2026.03.16
米医療機器大手ストライカー/Strykerへのサイバー攻撃
2026年3月11日に発生した米医療機器大手ストライカーへのサイバー攻撃が報じられました。親イラン派のハッカー集団「Handala」が、イラン国内への軍事攻撃に対する報復として実行したとされる、極めて破壊的な事例です。
この事件から得られる「教訓と学び(Lessons and Learned)」を、5つのポイントでまとめました。
1. 「金銭」から「破壊」へのパラダイムシフト
従来のサイバー攻撃の多くは身代金目的(ランサムウェア)でしたが、今回はデータを完全に消去するワイパー(Wiper)型マルウェアが使用されました。
● 教訓:「お金を払えば復旧できる」という前提が通用しない。
● 学び:バックアップの重要性は言うまでもなく、オフライン(エアギャップ)での保管や、攻撃者がバックアップ自体を消去できない「不変ストレージ(Immutable Storage)」の導入が不可欠です。
2. MDM(端末管理システム)の武器化
今回の攻撃で最も衝撃的だったのは、Microsoft Intuneなどの管理システムが悪用され、世界中の従業員のノートPCやスマホが遠隔操作で一斉に初期化(ワイプ)されたことです。
● 教訓:全端末を一括管理する便利なツールが、一瞬で「全端末を破壊する兵器」に変わり得る。
● 学び:特権アカウント(管理者権限)の保護(多要素認証やジャストインタイムアクセス)を徹底し、万が一の際に一括ワイプを阻止できる「キルスイッチ」や階層的な管理構造の検討が必要です。
3. 地政学的リスクの「実体化」
この攻撃は、米国・イスラエルによるイランへの軍事行動に対する「報復」として行われました。

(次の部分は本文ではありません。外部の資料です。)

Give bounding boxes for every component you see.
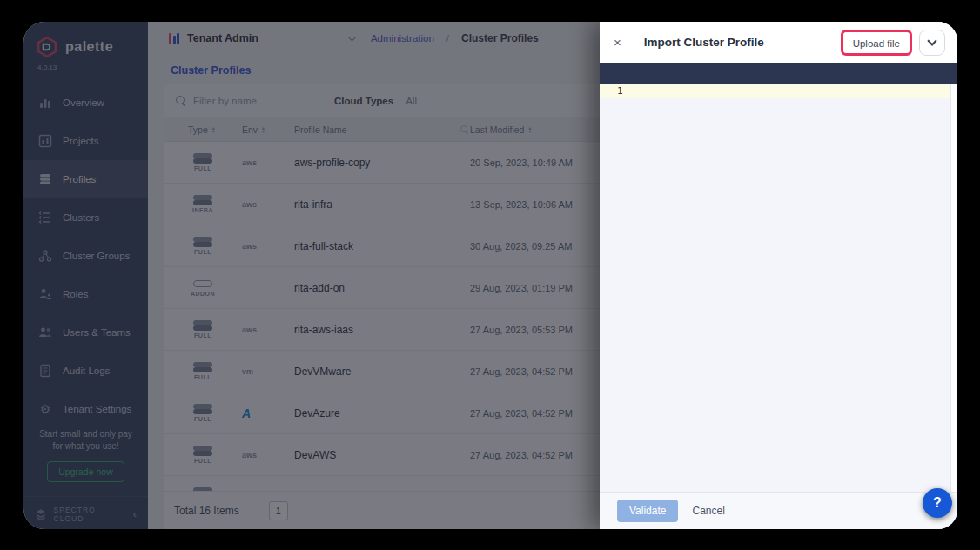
upload-file-button[interactable]: Upload file bbox=[853, 38, 900, 49]
upload-file-highlight: Upload file bbox=[841, 30, 912, 56]
cancel-button[interactable]: Cancel bbox=[692, 505, 724, 517]
chevron-down-button[interactable] bbox=[919, 30, 945, 56]
line-number: 1 bbox=[617, 85, 623, 97]
editor-active-line bbox=[600, 84, 950, 98]
chevron-down-icon bbox=[927, 36, 936, 45]
close-icon[interactable]: × bbox=[614, 35, 621, 50]
screen: palette 4.0.13 Overview Projects Profile… bbox=[0, 0, 980, 550]
editor-scrollbar[interactable] bbox=[950, 84, 957, 492]
help-button[interactable]: ? bbox=[923, 488, 952, 518]
editor-toolbar bbox=[600, 63, 957, 84]
validate-button[interactable]: Validate bbox=[617, 500, 678, 522]
drawer-header: × Import Cluster Profile Upload file bbox=[600, 22, 957, 63]
yaml-editor[interactable]: 1 bbox=[600, 84, 957, 492]
import-cluster-profile-drawer: × Import Cluster Profile Upload file 1 V… bbox=[600, 22, 957, 529]
drawer-footer: Validate Cancel bbox=[600, 492, 957, 529]
drawer-title: Import Cluster Profile bbox=[644, 36, 764, 49]
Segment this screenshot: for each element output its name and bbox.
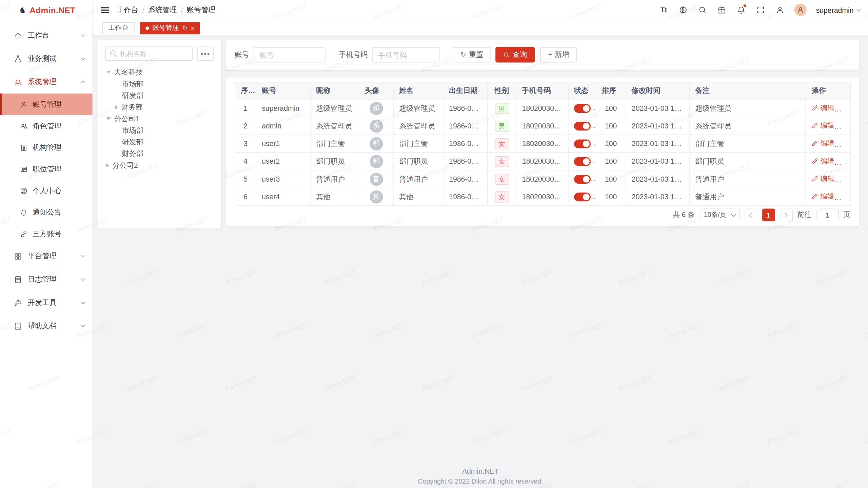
pencil-icon (811, 176, 818, 182)
sidebar-item-position-mgmt[interactable]: 职位管理 (0, 158, 93, 180)
avatar[interactable] (794, 4, 807, 16)
page-number-button[interactable]: 1 (762, 209, 775, 222)
search-icon[interactable] (697, 5, 707, 15)
refresh-icon[interactable]: ↻ (182, 25, 187, 31)
cell-modified: 2023-01-03 10:59:44 (626, 99, 690, 117)
sidebar-item-log-mgmt[interactable]: 日志管理 (0, 268, 93, 291)
col-sort: 排序 (596, 82, 626, 99)
status-toggle[interactable] (574, 157, 591, 166)
sidebar-item-help-docs[interactable]: 帮助文档 (0, 314, 93, 338)
cell-nickname: 其他 (310, 188, 359, 205)
prev-page-button[interactable] (744, 209, 757, 222)
cell-avatar: 部 (359, 152, 393, 170)
org-search-input[interactable] (105, 46, 193, 61)
pencil-icon (811, 193, 818, 200)
cell-remark: 系统管理员 (689, 117, 806, 135)
tree-node[interactable]: 研发部 (97, 136, 221, 148)
org-search (105, 46, 193, 61)
add-button[interactable]: + 新增 (540, 47, 577, 63)
status-toggle[interactable] (574, 175, 591, 184)
tree-node[interactable]: 分公司1 (97, 113, 221, 124)
building-icon (20, 144, 28, 151)
font-size-icon[interactable]: Tt (659, 5, 669, 15)
cell-actions: 编辑●●● (806, 188, 850, 205)
reset-button[interactable]: ↻ 重置 (453, 47, 491, 63)
fullscreen-icon[interactable] (756, 5, 766, 15)
caret-down-icon (106, 117, 111, 120)
cell-modified: 2023-01-03 10:59:44 (626, 188, 690, 205)
pencil-icon (811, 158, 818, 165)
tab-workbench[interactable]: 工作台 (102, 22, 135, 34)
app: ♞ Admin.NET 工作台 业务测试 系统管理 账号管理 (0, 0, 868, 488)
language-icon[interactable] (678, 5, 688, 15)
tree-node[interactable]: 财务部 (97, 148, 221, 159)
sidebar-item-label: 系统管理 (28, 77, 81, 87)
table-row: 4 user2 部门职员 部 部门职员 1986-06-28 女 1802003… (235, 152, 851, 170)
sidebar-item-label: 通知公告 (33, 207, 61, 217)
tree-node[interactable]: 分公司2 (97, 159, 221, 171)
sidebar-item-org-mgmt[interactable]: 机构管理 (0, 137, 93, 158)
sidebar-item-dev-tools[interactable]: 开发工具 (0, 291, 93, 314)
cell-status (568, 152, 596, 170)
cell-avatar: 部 (359, 135, 393, 152)
table-row: 3 user1 部门主管 部 部门主管 1986-06-28 女 1802003… (235, 135, 851, 152)
user-menu[interactable]: superadmin (816, 6, 861, 14)
sidebar-item-third-party[interactable]: 三方账号 (0, 223, 93, 245)
status-toggle[interactable] (574, 104, 591, 113)
status-toggle[interactable] (574, 192, 591, 201)
breadcrumb-item[interactable]: 账号管理 (187, 5, 216, 15)
edit-button[interactable]: 编辑 (811, 121, 834, 130)
breadcrumb-item[interactable]: 工作台 (117, 5, 138, 15)
book-icon (13, 322, 22, 330)
tree-node[interactable]: 市场部 (97, 124, 221, 136)
sidebar-item-role-mgmt[interactable]: 角色管理 (0, 115, 93, 137)
edit-button[interactable]: 编辑 (811, 174, 834, 184)
chevron-down-icon (731, 212, 736, 217)
tree-node[interactable]: 财务部 (97, 101, 221, 113)
search-button[interactable]: 查询 (495, 47, 535, 63)
cell-sort: 100 (596, 99, 626, 117)
caret-down-icon (106, 71, 111, 74)
plus-icon: + (548, 52, 552, 58)
cell-birth: 1986-06-28 (443, 117, 488, 135)
next-page-button[interactable] (780, 209, 793, 222)
edit-button[interactable]: 编辑 (811, 192, 834, 201)
cell-actions: 编辑●●● (806, 152, 850, 170)
sidebar-item-system-mgmt[interactable]: 系统管理 (0, 70, 93, 94)
phone-input[interactable] (372, 47, 439, 63)
hamburger-menu-icon[interactable] (101, 7, 109, 14)
theme-icon[interactable] (717, 5, 727, 15)
edit-button[interactable]: 编辑 (811, 103, 834, 113)
account-input[interactable] (254, 47, 326, 63)
sidebar-item-account-mgmt[interactable]: 账号管理 (0, 94, 93, 115)
status-toggle[interactable] (574, 122, 591, 130)
goto-page-input[interactable] (816, 209, 838, 222)
close-icon[interactable]: × (191, 25, 194, 32)
tree-node[interactable]: 市场部 (97, 78, 221, 89)
cell-gender: 男 (488, 99, 516, 117)
tree-node[interactable]: 大名科技 (97, 66, 221, 78)
tab-account-mgmt[interactable]: 账号管理 ↻ × (140, 22, 200, 34)
tree-more-button[interactable]: ●●● (197, 46, 214, 61)
edit-button[interactable]: 编辑 (811, 157, 834, 166)
flask-icon (13, 54, 22, 63)
sidebar-item-personal-center[interactable]: 个人中心 (0, 180, 93, 202)
sidebar-item-platform-mgmt[interactable]: 平台管理 (0, 245, 93, 268)
user-icon[interactable] (775, 5, 785, 15)
chevron-up-icon (81, 80, 85, 85)
notification-bell-icon[interactable] (736, 5, 746, 15)
sidebar-item-workbench[interactable]: 工作台 (0, 24, 93, 47)
sidebar-item-business-test[interactable]: 业务测试 (0, 47, 93, 70)
breadcrumb-item[interactable]: 系统管理 (148, 5, 177, 15)
gender-tag: 男 (495, 103, 509, 114)
edit-button[interactable]: 编辑 (811, 139, 834, 148)
status-toggle[interactable] (574, 139, 591, 148)
cell-nickname: 系统管理员 (310, 117, 359, 135)
page-size-select[interactable]: 10条/页 (699, 209, 739, 222)
caret-right-icon (106, 163, 109, 167)
tree-node-label: 财务部 (122, 148, 143, 158)
cell-phone: 18020030720 (516, 170, 568, 188)
sidebar-item-notice[interactable]: 通知公告 (0, 201, 93, 223)
col-status: 状态 (568, 82, 596, 99)
tree-node[interactable]: 研发部 (97, 89, 221, 101)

● 教訓:企業のセキュリティは、自社の落ち度だけでなく、国家間の緊張状態に直結している。
● 学び:脅威インテリジェンス(外部情勢の監視)を強化し、国際情勢が悪化した際には、通常時よりも高い警戒レベル(パッチ適用の迅速化、監視の強化)に即座に移行できる体制を整えるべきです。
4. BYOD(個人端末の業務利用)の罠
多くの従業員の私用スマホもワイプされ、個人の写真やデータが消失しました。
● 教訓:会社が管理するプロファイルを入れている以上、個人の私生活も会社のセキュリティ事故に巻き込まれる。
● 学び:BYOD(Bring Your Own Device)のポリシーを見直し、業務データと個人データを完全に分離するコンテナ化技術の採用や、事故発生時の法的・倫理的な責任範囲を再定義する必要があります。
5. サプライチェーンとしての医療機器メーカー
ストライカーは1億5,000万人以上の患者に製品を提供しており、その停止は病院の外科手術や治療に直結します。
● 教訓:医療機器メーカーへの攻撃は、単なる企業の損失ではなく「人命」に関わる重要インフラへの攻撃である。
● 学び:医療機関側は、特定のメーカーのシステムがダウンした際の代替手段(マニュアル操作の維持や予備機器の確保)をBCP(事業継続計画)に組み込んでおく必要があります。
まとめ: 今回の事件は、「便利で効率的な中央集中型の管理システム」が、国家レベルのサイバー戦争において最大の弱点になることを露呈させました。